*** Opening Task input ***

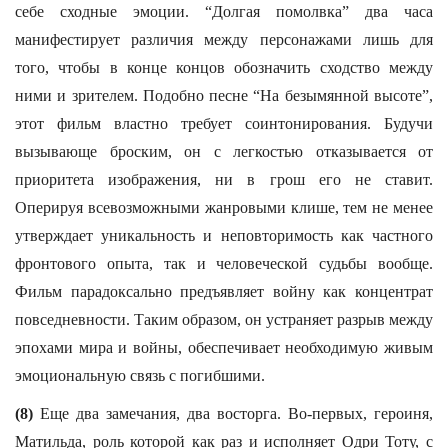
себе сходные эмоции. “Долгая помолвка” два часа
манифестирует различия между персонажами лишь для
того, чтобы в конце концов обозначить сходство между
ними и зрителем. Подобно песне “На безымянной высоте”,
этот фильм властно требует соинтонирования. Будучи
вызывающе броским, он с легкостью отказывается от
приоритета изображения, ни в грош его не ставит.
Оперируя всевозможными жанровыми клише, тем не менее
утверждает уникальность и неповторимость как частного
фронтового опыта, так и человеческой судьбы вообще.
Фильм парадоксально предъявляет войну как концентрат
повседневности. Таким образом, он устраняет разрыв между
эпохами мира и войны, обеспечивает необходимую живым
эмоциональную связь с погибшими.
(8)
Еще два замечания, два восторга. Во-первых, героиня,
Матильда, роль которой как раз и исполняет Одри Тоту, с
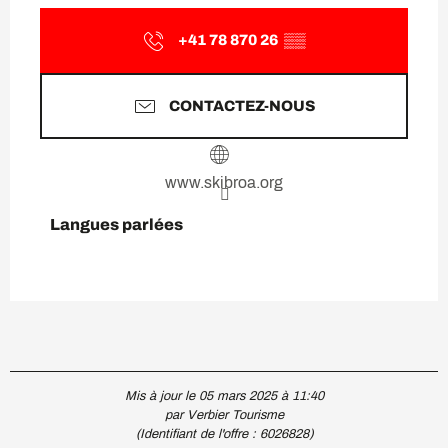
+41 78 870 26
▒▒
CONTACTEZ-NOUS
www.skibroa.org
Langues parlées
Langues parlées
Mis à jour le 05 mars 2025 à 11:40
par Verbier Tourisme
(Identifiant de l'offre :
6026828
)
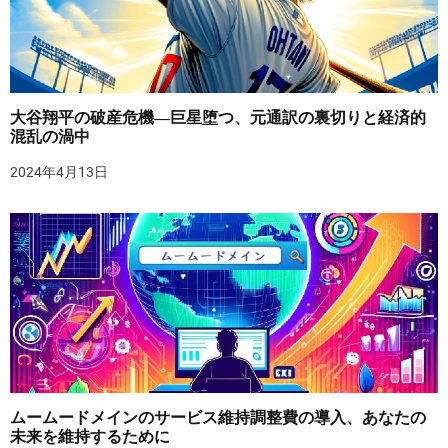
大谷翔平の破産危機―巨星堕つ、元通訳の裏切りと経済的
混乱の渦中
2024年4月13日
ムームードメインのサービス維持調整費の導入、あなたの
未来を維持するために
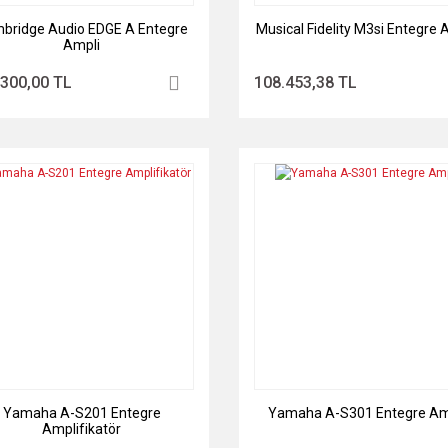
bridge Audio EDGE A Entegre
Musical Fidelity M3si Entegre 
Ampli
.300,00 TL
108.453,38 TL
Yamaha A-S201 Entegre
Yamaha A-S301 Entegre Am
Amplifikatör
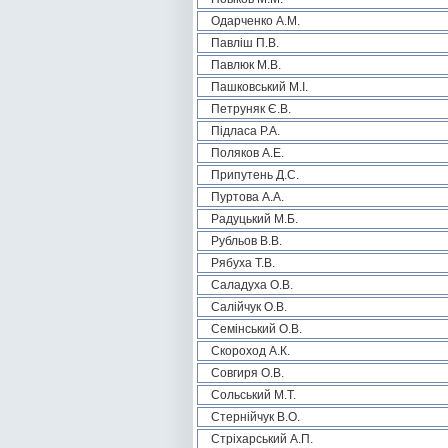
Одарченко А.М.
Павліш П.В.
Павлюк М.В.
Пашковський М.І.
Петруняк Є.В.
Підласа Р.А.
Поляков А.Е.
Припутень Д.С.
Пуртова А.А.
Радуцький М.Б.
Рубльов В.В.
Рябуха Т.В.
Саладуха О.В.
Салійчук О.В.
Семінський О.В.
Скороход А.К.
Совгиря О.В.
Сольський М.Т.
Стернійчук В.О.
Стріхарський А.П.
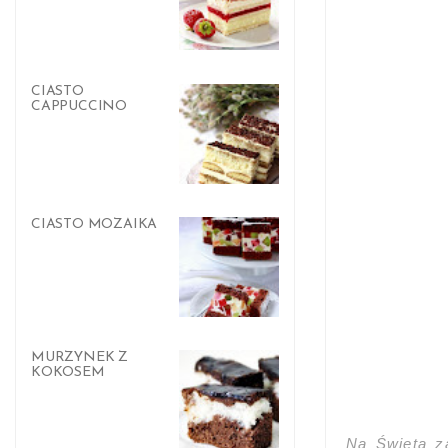
CIASTO
CAPPUCCINO
CIASTO MOZAIKA
MURZYNEK Z
KOKOSEM
Na Święta za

*** Closing Task input ***

### What is required
Word for word and without pictures, please write out only the lines from the start of the entries through the line containing "Оперируя всевозможными жанровыми", both included.

### Output
себе сходные эмоции. “Долгая помолвка” два часа
манифестирует различия между персонажами лишь для
того, чтобы в конце концов обозначить сходство между
ними и зрителем. Подобно песне “На безымянной высоте”,
этот фильм властно требует соинтонирования. Будучи
вызывающе броским, он с легкостью отказывается от
приоритета изображения, ни в грош его не ставит.
Оперируя всевозможными жанровыми клише, тем не менее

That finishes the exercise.